_RECORDS TO USE_:
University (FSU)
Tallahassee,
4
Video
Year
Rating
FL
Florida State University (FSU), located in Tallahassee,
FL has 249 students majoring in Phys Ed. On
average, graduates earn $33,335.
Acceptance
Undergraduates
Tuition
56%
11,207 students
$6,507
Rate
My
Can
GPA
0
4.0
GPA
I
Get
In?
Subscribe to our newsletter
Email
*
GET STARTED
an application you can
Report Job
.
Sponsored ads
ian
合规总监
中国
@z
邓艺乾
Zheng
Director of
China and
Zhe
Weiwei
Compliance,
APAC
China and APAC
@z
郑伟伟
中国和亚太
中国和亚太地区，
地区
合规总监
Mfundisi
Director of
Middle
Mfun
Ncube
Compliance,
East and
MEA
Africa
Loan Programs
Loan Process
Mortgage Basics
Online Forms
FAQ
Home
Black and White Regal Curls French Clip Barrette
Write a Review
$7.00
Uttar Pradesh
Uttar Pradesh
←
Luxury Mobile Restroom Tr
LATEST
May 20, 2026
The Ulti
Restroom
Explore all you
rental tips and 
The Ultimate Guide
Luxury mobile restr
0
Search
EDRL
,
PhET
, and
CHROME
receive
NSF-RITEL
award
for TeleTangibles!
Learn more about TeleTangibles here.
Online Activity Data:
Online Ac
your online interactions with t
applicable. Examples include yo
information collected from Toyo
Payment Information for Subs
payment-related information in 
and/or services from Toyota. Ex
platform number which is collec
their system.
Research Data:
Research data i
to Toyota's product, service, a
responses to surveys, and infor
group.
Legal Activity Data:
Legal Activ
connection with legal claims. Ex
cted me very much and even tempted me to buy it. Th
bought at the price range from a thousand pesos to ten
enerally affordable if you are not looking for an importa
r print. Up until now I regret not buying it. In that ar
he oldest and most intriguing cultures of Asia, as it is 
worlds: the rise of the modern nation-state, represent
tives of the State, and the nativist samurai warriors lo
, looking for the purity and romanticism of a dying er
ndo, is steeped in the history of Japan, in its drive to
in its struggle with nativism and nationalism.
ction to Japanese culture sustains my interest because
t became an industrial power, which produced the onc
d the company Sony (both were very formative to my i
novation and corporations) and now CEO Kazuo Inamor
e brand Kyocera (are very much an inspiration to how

_PROBLEM TO WORK ON_: Every record above is to be transcribed exactly.

_ANSWER TO THIS EXERCISE_:
University (FSU)
Tallahassee,
4
Video
Year
Rating
FL
Florida State University (FSU), located in Tallahassee,
FL has 249 students majoring in Phys Ed. On
average, graduates earn $33,335.
Acceptance
Undergraduates
Tuition
56%
11,207 students
$6,507
Rate
My
Can
GPA
0
4.0
GPA
I
Get
In?
Subscribe to our newsletter
Email
*
GET STARTED
an application you can
Report Job
.
Sponsored ads
ian
合规总监
中国
@z
邓艺乾
Zheng
Director of
China and
Zhe
Weiwei
Compliance,
APAC
China and APAC
@z
郑伟伟
中国和亚太
中国和亚太地区，
地区
合规总监
Mfundisi
Director of
Middle
Mfun
Ncube
Compliance,
East and
MEA
Africa
Loan Programs
Loan Process
Mortgage Basics
Online Forms
FAQ
Home
Black and White Regal Curls French Clip Barrette
Write a Review
$7.00
Uttar Pradesh
Uttar Pradesh
←
Luxury Mobile Restroom Tr
LATEST
May 20, 2026
The Ulti
Restroom
Explore all you
rental tips and 
The Ultimate Guide
Luxury mobile restr
0
Search
EDRL
,
PhET
, and
CHROME
receive
NSF-RITEL
award
for TeleTangibles!
Learn more about TeleTangibles here.
Online Activity Data:
Online Ac
your online interactions with t
applicable. Examples include yo
information collected from Toyo
Payment Information for Subs
payment-related information in 
and/or services from Toyota. Ex
platform number which is collec
their system.
Research Data:
Research data i
to Toyota's product, service, a
responses to surveys, and infor
group.
Legal Activity Data:
Legal Activ
connection with legal claims. Ex
cted me very much and even tempted me to buy it. Th
bought at the price range from a thousand pesos to ten
enerally affordable if you are not looking for an importa
r print. Up until now I regret not buying it. In that ar
he oldest and most intriguing cultures of Asia, as it is 
worlds: the rise of the modern nation-state, represent
tives of the State, and the nativist samurai warriors lo
, looking for the purity and romanticism of a dying er
ndo, is steeped in the history of Japan, in its drive to
in its struggle with nativism and nationalism.
ction to Japanese culture sustains my interest because
t became an industrial power, which produced the onc
d the company Sony (both were very formative to my i
novation and corporations) and now CEO Kazuo Inamor
e brand Kyocera (are very much an inspiration to how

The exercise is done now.